The Minimum Wages of Politics

Striking for a “living wage” in New York City in July, 2013.


‘Economic inequality” is to be the great theme of the remainder of the Obama administration, the president announced in a speech that combined rank economic ignorance with shallow demagoguery. And the first item on Barack Obama’s new economic agenda is an increase in the federal minimum wage to $9, higher than the minimum wage in any state excepting Washington.

President Obama can reliably be counted upon to ignore elementary economics — which is to say, reality — when it is politically attractive to do so, and this case is no exception. A wage is a price — the price of labor — and raising prices lowers demand, other things being constant. The effects of a minimum-wage increase probably would not be dramatic on their own, since relatively few employed Americans make the minimum wage, though it will raise the bottom rung of the economic ladder another few inches out of the reach of those without sufficient skills or education to command a higher wage in the marketplace.

A number of academic studies purport to show that a higher minimum wage has little or no effect on unemployment. That may be true in certain narrow short-term circumstances; for it to be broadly true in the long run, the facts of supply and demand would have to be other than what they are. In fact, a higher minimum wage is a barrier to employment for the young, the lightly skilled, and those who are not currently in the work force but wish to be, a wish that can be desperate indeed for those who have long been unemployed. Some businesses will be forced to reduce their work forces, and all businesses employing lower-wage workers will have incentives to replace labor with capital — for instance, by investing in automation and moving to self-service models of customer interface. (Did you think grocery stores were installing those self-checkout systems because people like them? Hardly.) Labor-intensive traditional retail operations will see their disadvantage vis-à-vis online retailers deepen. In an economic vacuum, this would be a bad idea; combined with the new health-care law, which imposes heavy expenses on the maintenance of full-time employees, and a persistently weak job market, it is many degrees worse than it otherwise would be.

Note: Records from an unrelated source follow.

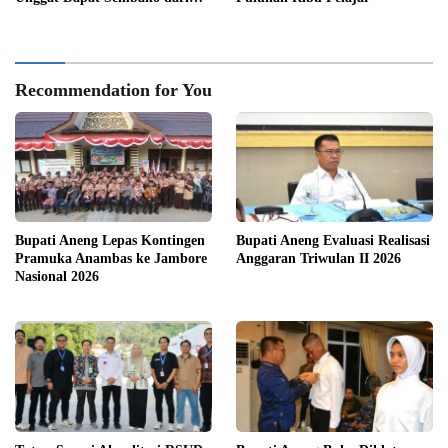
Polsek Bukit Bestari
Recommendation for You
Bupati Aneng Lepas Kontingen
Bupati Aneng Evaluasi Realisasi
Pramuka Anambas ke Jambore
Anggaran Triwulan II 2026
Nasional 2026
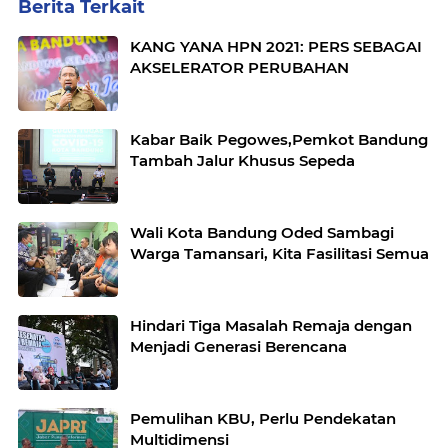
Berita Terkait
KANG YANA HPN 2021: PERS SEBAGAI
AKSELERATOR PERUBAHAN
Kabar Baik Pegowes,Pemkot Bandung
Tambah Jalur Khusus Sepeda
Wali Kota Bandung Oded Sambagi
Warga Tamansari, Kita Fasilitasi Semua
Hindari Tiga Masalah Remaja dengan
Menjadi Generasi Berencana
Pemulihan KBU, Perlu Pendekatan
Multidimensi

It is also a poor way to help poor people. The Congressional Budget Office estimated that the last minimum-wage increase (to $7.25 per hour) would increase wages by some $11 billion in the subsequent year, but only by $1.6 billion for poor families, meaning that it cost $6.88 to provide $1 in economic gain to poor households. Some of that additional income no doubt flowed to families that are low-income but above the formal poverty line, which is to the good, but many minimum-wage earners are nowhere near poor; rather, they are low-earning members of reasonably well-off households, including young people and parents working part-time. If our policy goal is to make work more rewarding for people at the lower end of the labor market, raising the minimum wage is a clumsy and inefficient instrument.

In any case, the main problem facing poor families is not a low minimum wage, but high unemployment. While the president likes to cite poorly understood income figures (which tell us little or nothing about the incomes of actual households at any given economic level, because the people who are in the top 20 percent or bottom 20 percent change from year to year and significantly from decade to decade), he ought to be looking instead at the data concerning household net worth and continuity of employment, which reveal problems connected tangentially at most with statutory wage floors.  

There is a way to increase wages while increasing overall employment, and that is to raise the demand for labor. Unfortunately for the planners and schemers in Washington, doing so requires more than simply passing a law. Higher demand for labor is the result of a growing and productive economy, which requires substantial capital investment, innovation, entrepreneurship, and — worst of all from the White House’s perspective — time. If Toyota should decide to add another factory to its U.S. operations, it will not be built overnight. If Southwest should decide to expand its operations further, it will be some time before that translates into more jobs at Love Field or Boeing. The Obama administration’s feckless economic policies have created a climate of uncertainty related to the tax and regulatory environment; worse, they have created a climate of certainty, too: the certainty of disastrous fiscal policies, the certainty of expensive health-care mandates, etc. Neither is helpful in creating better jobs for Americans of any level of skill or ability.